|Budget Amount *help
¥2,300,000 (Direct Cost: ¥2,300,000)
Fiscal Year 2003: ¥500,000 (Direct Cost: ¥500,000)
Fiscal Year 2002: ¥600,000 (Direct Cost: ¥600,000)
Fiscal Year 2001: ¥1,200,000 (Direct Cost: ¥1,200,000)
The Basic Survey of Wage Structure defines the "standard" employee as "an employee who finds employment immediately after graduation, and remains with that same firm." The category of "standard employee" reflects a common perception of the standard occupational career in contemporary Japanese society. According to this view, shushoku (finding a job) in Japan is defined as a critical decision in an individuals occupational life, which is made only once, and upon graduation. When, how, and why did the common perception emerge?
To answer this question, this study investigates the historical development of the labor market structure in Japan, paying attention to the role of recruitment management of firms. First, I explore how and why the labor market of new school graduate came to be institutionalized through the analysis of the labor market for white-collar workers in the interwar period.

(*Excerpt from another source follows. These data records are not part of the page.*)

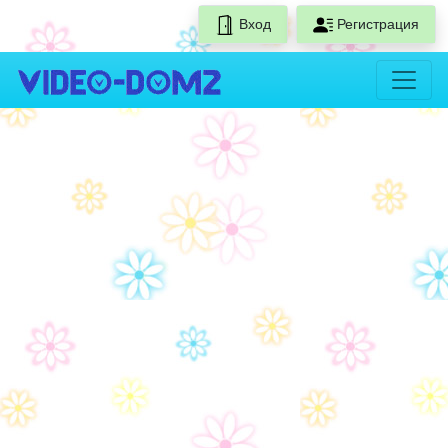
Вход
Регистрация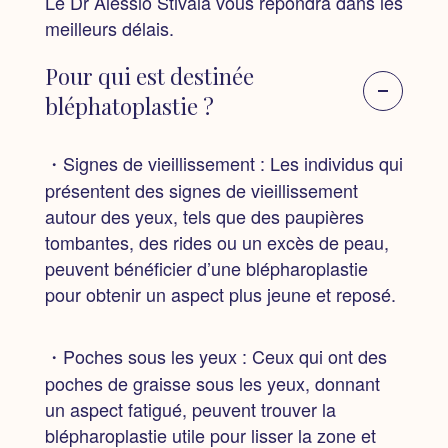
Le Dr Alessio Stivala vous répondra dans les
meilleurs délais.
Pour qui est destinée
bléphatoplastie ?
・Signes de vieillissement :
Les individus qui
présentent des signes de vieillissement
autour des yeux, tels que des paupières
tombantes, des rides ou un excès de peau,
peuvent bénéficier d’une blépharoplastie
pour obtenir un aspect plus jeune et reposé.
・Poches sous les yeux :
Ceux qui ont des
poches de graisse sous les yeux, donnant
un aspect fatigué, peuvent trouver la
blépharoplastie utile pour lisser la zone et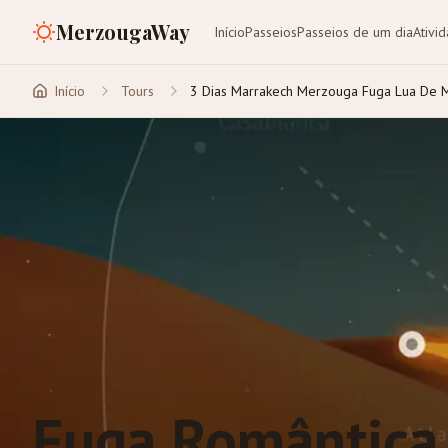
MerzougaWay
Início
Passeios
Passeios de um dia
Ativi
Início
Tours
3 Dias Marrakech Merzouga Fuga Lua De 
Fuga Romântica 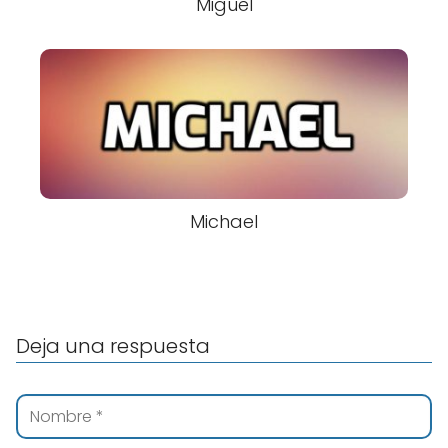
Miguel
Michael
Deja una respuesta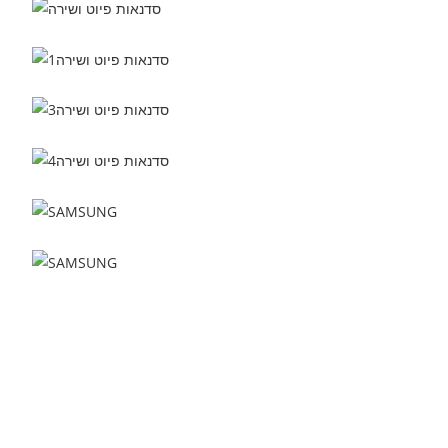
SAMSUNG
SAMSUNG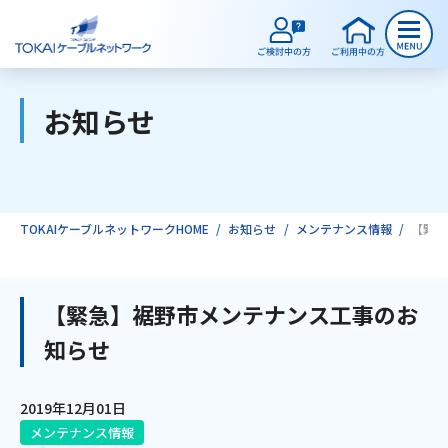
お知らせ
ご検討中のお客様
ご利用中のお客様
TOKAIケーブルネットワークHOME
お知らせ
メンテナンス情報
【緊急
サービスのご案内
【緊急】裾野市メンテナンス工事のお
知らせ
インターネット
2019年12月01日
テレビ
メンテナンス情報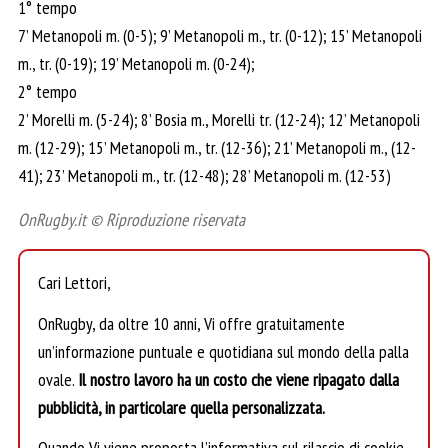
1° tempo
7’ Metanopoli m. (0-5); 9’ Metanopoli m., tr. (0-12); 15’ Metanopoli
m., tr. (0-19); 19’ Metanopoli m. (0-24);
2° tempo
2’ Morelli m. (5-24); 8’ Bosia m., Morelli tr. (12-24); 12’ Metanopoli
m. (12-29); 15’ Metanopoli m., tr. (12-36); 21’ Metanopoli m., (12-
41); 23’ Metanopoli m., tr. (12-48); 28’ Metanopoli m. (12-53)
OnRugby.it © Riproduzione riservata
Cari Lettori,
OnRugby, da oltre 10 anni, Vi offre gratuitamente
un’informazione puntuale e quotidiana sul mondo della palla
ovale.
Il nostro lavoro ha un costo che viene ripagato dalla
pubblicità, in particolare quella personalizzata.
Quando Vi viene proposta l’informativa sul rilascio di cookie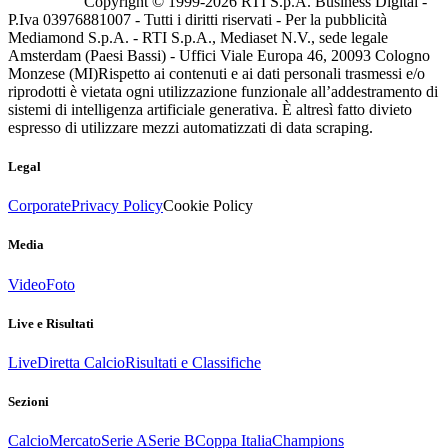
Copyright © 1999-
2026
RTI S.p.A. Business Digital -
P.Iva 03976881007 - Tutti i diritti riservati - Per la pubblicità
Mediamond S.p.A. - RTI S.p.A., Mediaset N.V., sede legale
Amsterdam (Paesi Bassi) - Uffici Viale Europa 46, 20093 Cologno
Monzese (MI)
Rispetto ai contenuti e ai dati personali trasmessi e/o
riprodotti è vietata ogni utilizzazione funzionale all’addestramento di
sistemi di intelligenza artificiale generativa. È altresì fatto divieto
espresso di utilizzare mezzi automatizzati di data scraping.
Legal
Corporate
Privacy Policy
Cookie Policy
Media
Video
Foto
Live e Risultati
Live
Diretta Calcio
Risultati e Classifiche
Sezioni
Calcio
Mercato
Serie A
Serie B
Coppa Italia
Champions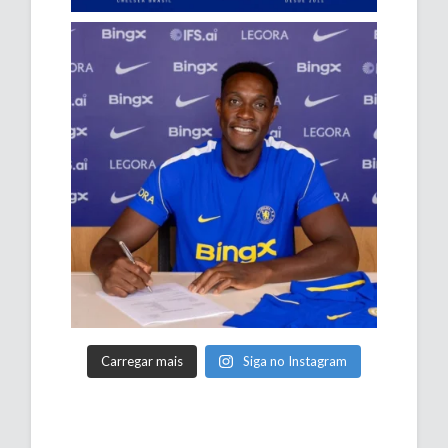
Carregar mais
Siga no Instagram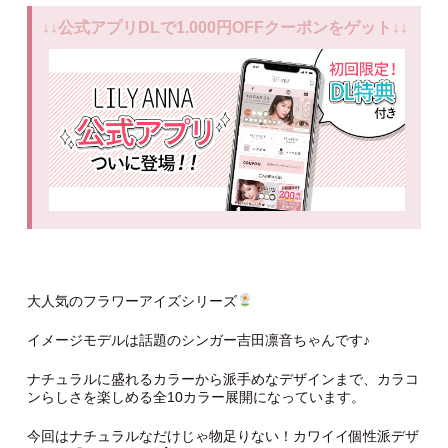
↓↓公式アプリDLで1.000円OFFクーポンをゲット↓↓
大人気のフラワーアイズシリーズ
イメージモデルは話題のシンガー吉田凛音ちゃんです♪
ナチュラルに盛れるカラーから派手めなデザインまで、カラコ
ンらしさを楽しめる全10カラー展開になっています。
今回はナチュラルなだけじゃ物足りない！カワイイ個性派デザ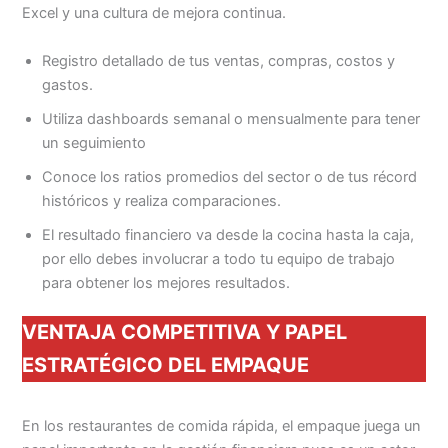
Excel y una cultura de mejora continua.
Registro detallado de tus ventas, compras, costos y
gastos.
Utiliza dashboards semanal o mensualmente para tener
un seguimiento
Conoce los ratios promedios del sector o de tus récord
históricos y realiza comparaciones.
El resultado financiero va desde la cocina hasta la caja,
por ello debes involucrar a todo tu equipo de trabajo
para obtener los mejores resultados.
VENTAJA COMPETITIVA Y PAPEL
ESTRATÉGICO DEL EMPAQUE
En los restaurantes de comida rápida, el empaque juega un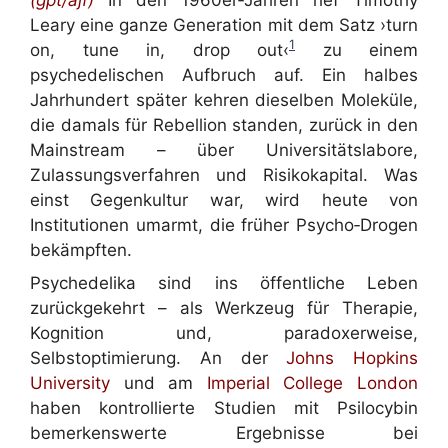
Leary eine ganze Generation mit dem Satz ›turn
1
on, tune in, drop out‹
zu einem
psychedelischen Aufbruch auf. Ein halbes
Jahrhundert später kehren dieselben Moleküle,
die damals für Rebellion standen, zurück in den
Mainstream – über Universitätslabore,
Zulassungsverfahren und Risikokapital. Was
einst Gegenkultur war, wird heute von
Institutionen umarmt, die früher Psycho‑Drogen
bekämpften.
Psychedelika sind ins öffentliche Leben
zurückgekehrt – als Werkzeug für Therapie,
Kognition und, paradoxerweise,
Selbstoptimierung. An der
Johns Hopkins
University
und am
Imperial College London
haben kontrollierte Studien mit Psilocybin
bemerkenswerte Ergebnisse bei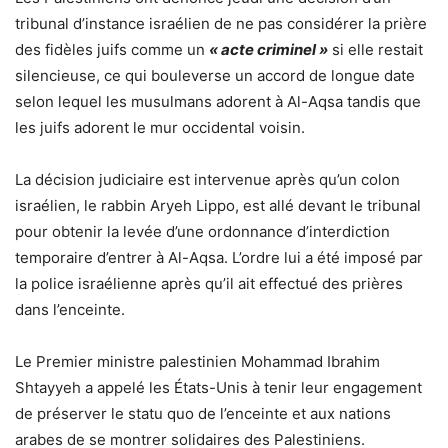
tribunal d’instance israélien de ne pas considérer la prière
des fidèles juifs comme un
« acte criminel »
si elle restait
silencieuse, ce qui bouleverse un accord de longue date
selon lequel les musulmans adorent à Al-Aqsa tandis que
les juifs adorent le mur occidental voisin.
La décision judiciaire est intervenue après qu’un colon
israélien, le rabbin Aryeh Lippo, est allé devant le tribunal
pour obtenir la levée d’une ordonnance d’interdiction
temporaire d’entrer à Al-Aqsa. L’ordre lui a été imposé par
la police israélienne après qu’il ait effectué des prières
dans l’enceinte.
Le Premier ministre palestinien Mohammad Ibrahim
Shtayyeh a appelé les États-Unis à tenir leur engagement
de préserver le statu quo de l’enceinte et aux nations
arabes de se montrer solidaires des Palestiniens.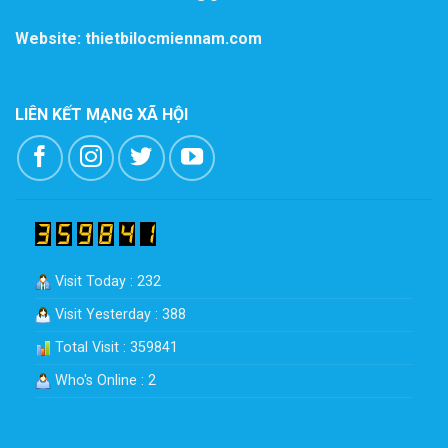
Website: thietbilocmiennam.com
LIÊN KẾT MẠNG XÃ HỘI
Visit Today : 232
Visit Yesterday : 388
Total Visit : 359841
Who's Online : 2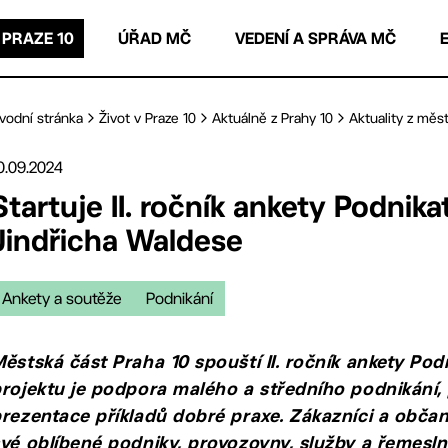
 PRAZE 10
ÚŘAD MČ
VEDENÍ A SPRÁVA MČ
vodní stránka
Život v Praze 10
Aktuálně z Prahy 10
Aktuality z měst
0.09.2024
Startuje II. ročník ankety Podnika
Jindřicha Waldese
Ankety a soutěže
Podnikání
ěstská část Praha 10 spouští II. ročník ankety Pod
rojektu je podpora malého a středního podnikání, 
rezentace příkladů dobré praxe. Zákazníci a obča
vé oblíbené podniky, provozovny, služby a řemesln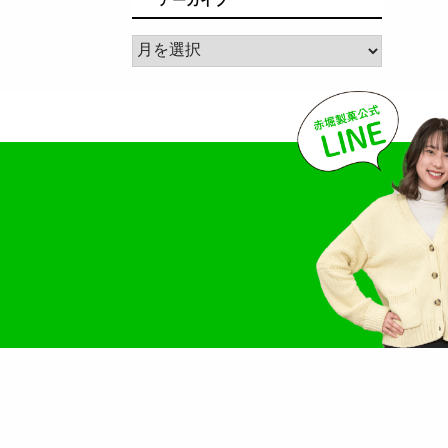
ア
ー
カ
イ
ブ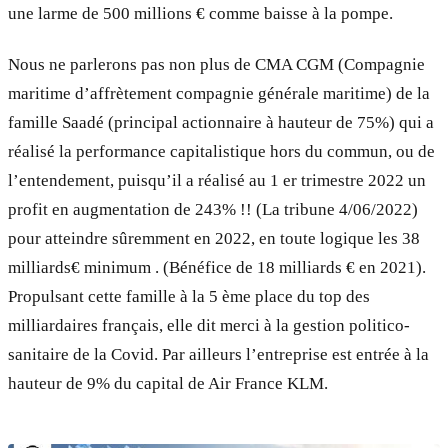
une larme de 500 millions € comme baisse à la pompe.
Nous ne parlerons pas non plus de CMA CGM (Compagnie
maritime d’affrètement compagnie générale maritime) de la
famille Saadé (principal actionnaire à hauteur de 75%) qui a
réalisé la performance capitalistique hors du commun, ou de
l’entendement, puisqu’il a réalisé au 1 er trimestre 2022 un
profit en augmentation de 243% !! (La tribune 4/06/2022)
pour atteindre sûremment en 2022, en toute logique les 38
milliards€ minimum . (Bénéfice de 18 milliards € en 2021).
Propulsant cette famille à la 5 ème place du top des
milliardaires français, elle dit merci à la gestion politico-
sanitaire de la Covid. Par ailleurs l’entreprise est entrée à la
hauteur de 9% du capital de Air France KLM.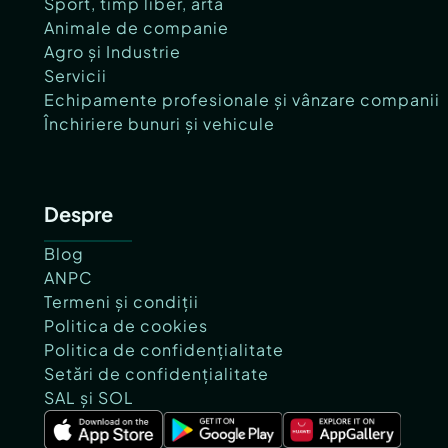
Sport, timp liber, artă
Animale de companie
Agro și Industrie
Servicii
Echipamente profesionale și vânzare companii
Închiriere bunuri și vehicule
Despre
Blog
ANPC
Termeni și condiții
Politica de cookies
Politica de confidențialitate
Setări de confidențialitate
SAL și SOL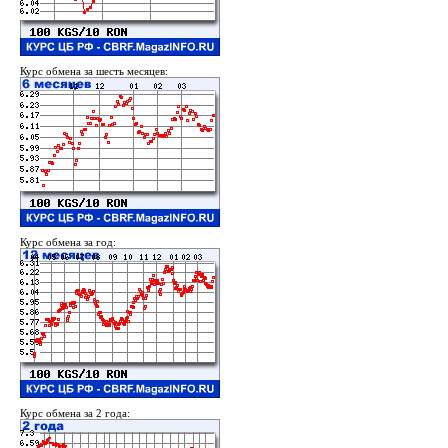
Курс обмена за шесть месяцев:
Курс обмена за год:
Курс обмена за 2 года: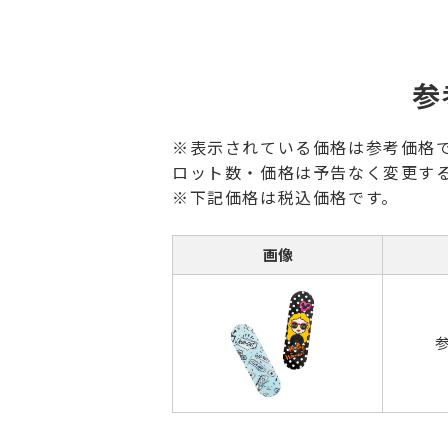
参
※表示されている価格は参考価格
ロット数・価格は予告なく変更す
※下記価格は税込価格です。
画像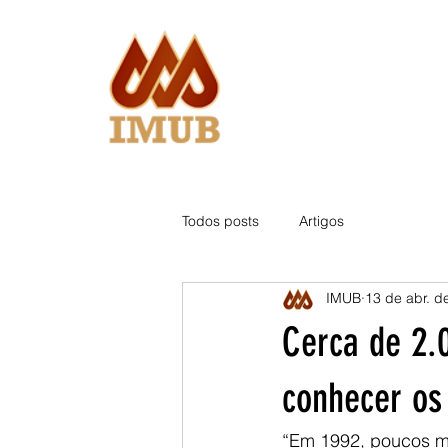
Todos posts
Artigos
IMUB
13 de abr. d
Cerca de 2.
conhecer os
“Em 1992, poucos me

Second, I explore the development of regular hiring practices of blue-collar workers in the postwar period, with a special reference to Yawata Steel. There is a scarcity of in-depth research in this field. Many business historians have explained the development of regular hiring as a managerial strategy, aiming to create a firm-internal labor market. I however clarify that the development of regular hiring practices was not a mere managerial strategy, but resulted from ad hoc responses to the changing structure of the labor market, specifically for new high school graduates.